[What you will do] Omitting the images, transcribe the records below exactly as they stand.

[Extracted records]
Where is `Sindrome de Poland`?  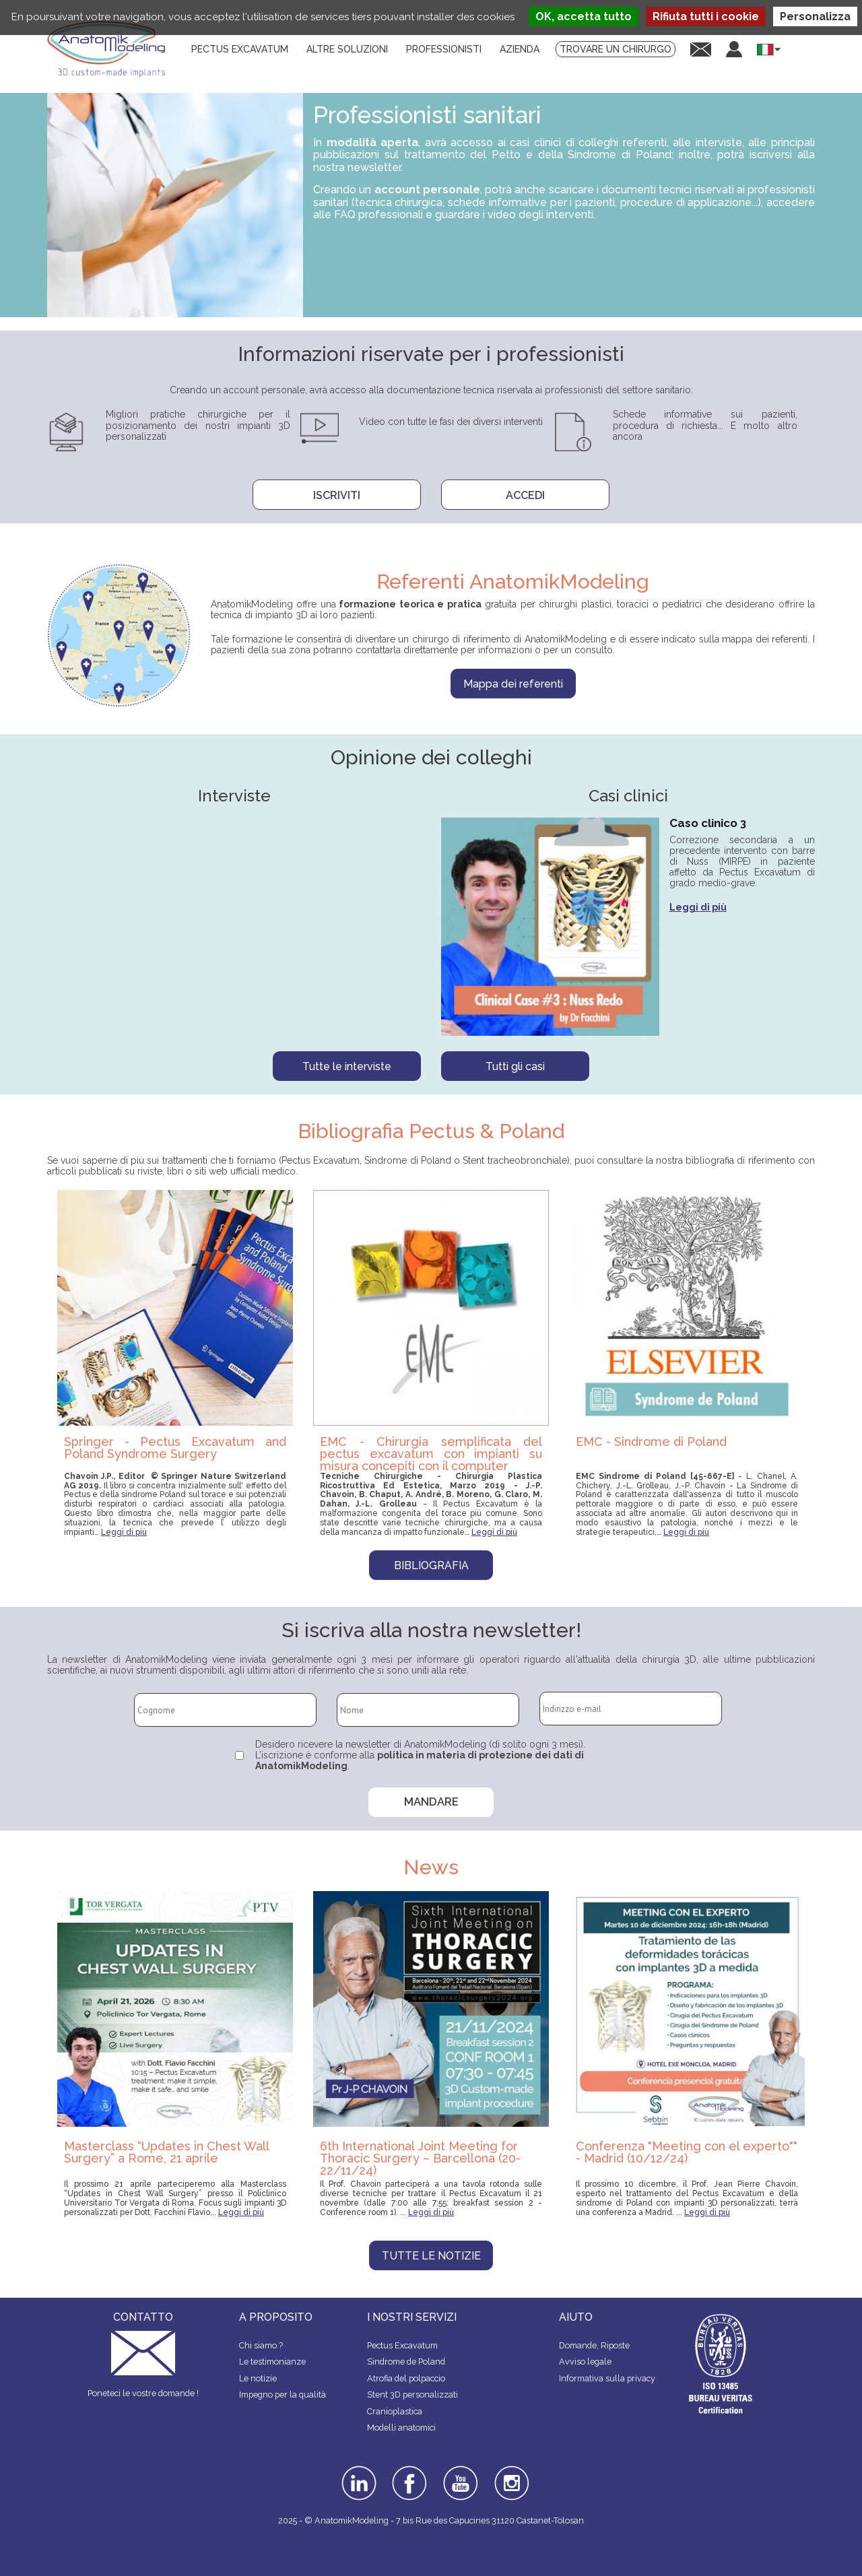
Sindrome de Poland is located at coordinates (406, 2361).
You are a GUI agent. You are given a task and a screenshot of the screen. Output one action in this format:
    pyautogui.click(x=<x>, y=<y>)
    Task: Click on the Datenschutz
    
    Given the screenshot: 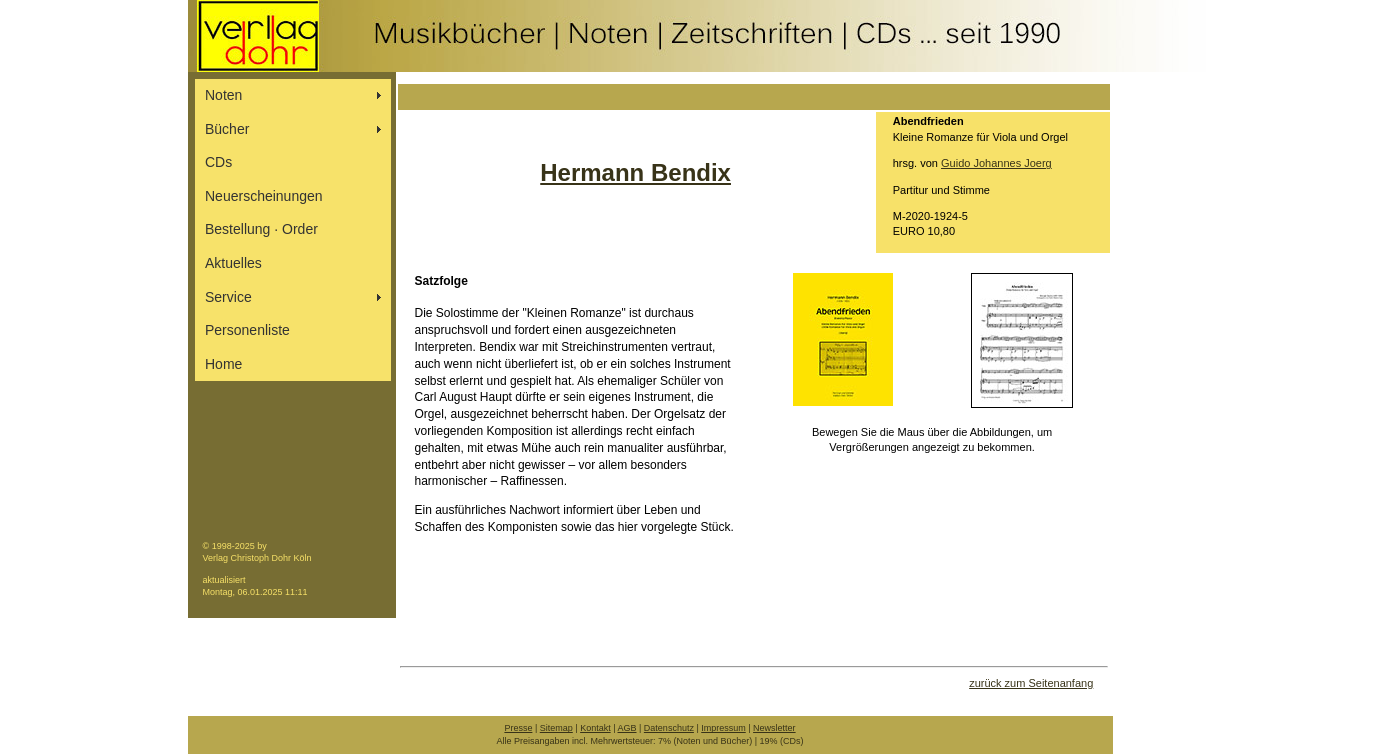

[Output below]
Where is `Sindrome de Poland`?  
Sindrome de Poland is located at coordinates (406, 2361).
You are a GUI agent. You are given a task and a screenshot of the screen. Output one action in this format:
    pyautogui.click(x=<x>, y=<y>)
    Task: Click on the Datenschutz
    
    Given the screenshot: 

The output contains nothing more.